Bill signing formally recognizes Alaska Native tribes
ANCHORAGE, Alaska (KTUU) - Gov. Mike Dunleavy signed House Bill 123 into law at the Alaska Native Heritage Center on Thursday.
The bill gives formal recognition to Alaska Native tribes. It’s something some say is long overdue, especially considering the federal government already recognizes 229 Tribes in the state. Rep. Tiffany Zulkosky — a Democrat representing the Yukon-Kuskokwim Delta — sponsored the bill.
“Despite being home to roughly half of the federally recognized tribes in the country, Alaska has had a long, hostile, and tenuous legal relationship with its tribal governments,” Zulkosky said.

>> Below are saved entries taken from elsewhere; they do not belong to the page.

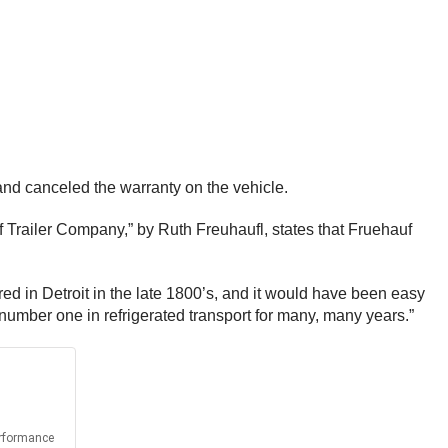
and canceled the warranty on the vehicle.
Trailer Company,” by Ruth Freuhaufl, states that Fruehauf
ured in Detroit in the late 1800’s, and it would have been easy
 number one in refrigerated transport for many, many years.”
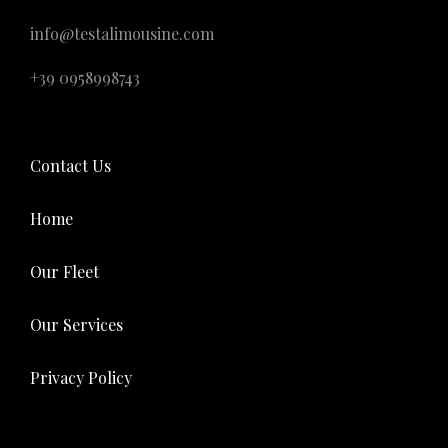
info@testalimousine.com
+39 0958998743
Contact Us
Home
Our Fleet
Our Services
Privacy Policy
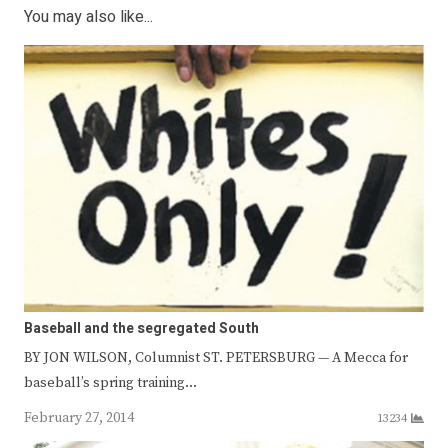
You may also like...
Baseball and the segregated South
BY JON WILSON, Columnist ST. PETERSBURG — A Mecca for
baseball’s spring training…
February 27, 2014
13234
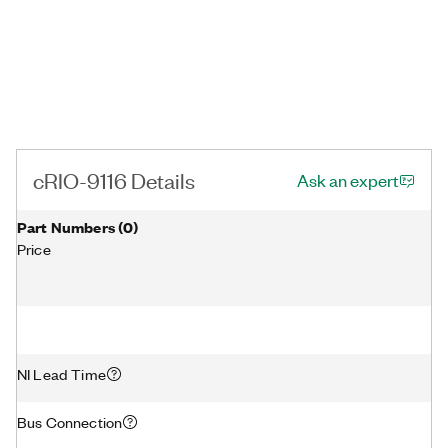
cRIO-9116 Details
Ask an expert
Part Numbers
(
0
)
Price
NI Lead Time
Bus Connection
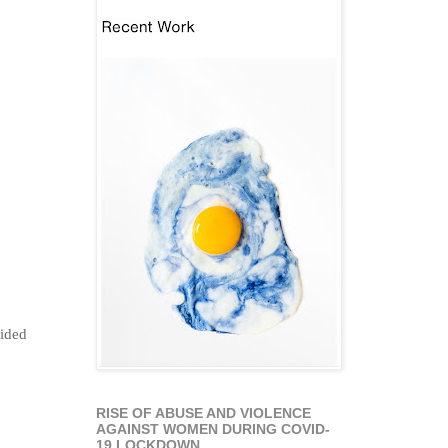
lided
RISE OF ABUSE AND VIOLENCE
AGAINST WOMEN DURING COVID-
19 LOCKDOWN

Zulkosky described pushing the bill through the state legislature as a “labor of love.”
“At times it was maddening, infuriating, and at other times it was inspiring,” Zulkosky said. “It’s an important first step towards healing and reconciling our past.”
While the bill gives formal recognition to tribes, it doesn’t change their legal status or the state’s authority over them.
“House Bill 123 is nothing more or less than a statutory codification of a simple truth, that tribes exist In Alaska,” Zulkosky said.
Supporters hope that the recognition will pave the way for the state to work more collaboratively with tribal governments. Dunleavy said he believed the bill would make the state stronger.
“This allows us to go forward, work together on a whole host of issues that I think will improve the outcomes for a lot of our people,” Dunleavy said.
Alaska Federation of Natives President Julie Kitka called the bill “wonderful,” saying it shows a new level of trust and respect.
“The more that we can build trust and respect, the more we can build strong partnerships, and that’s why we are really excited about it,” Kitka said.
The bill is similar to an initiative that was intended to go before voters this fall, but will no longer be necessary now that HB 123 has been passed by the legislature.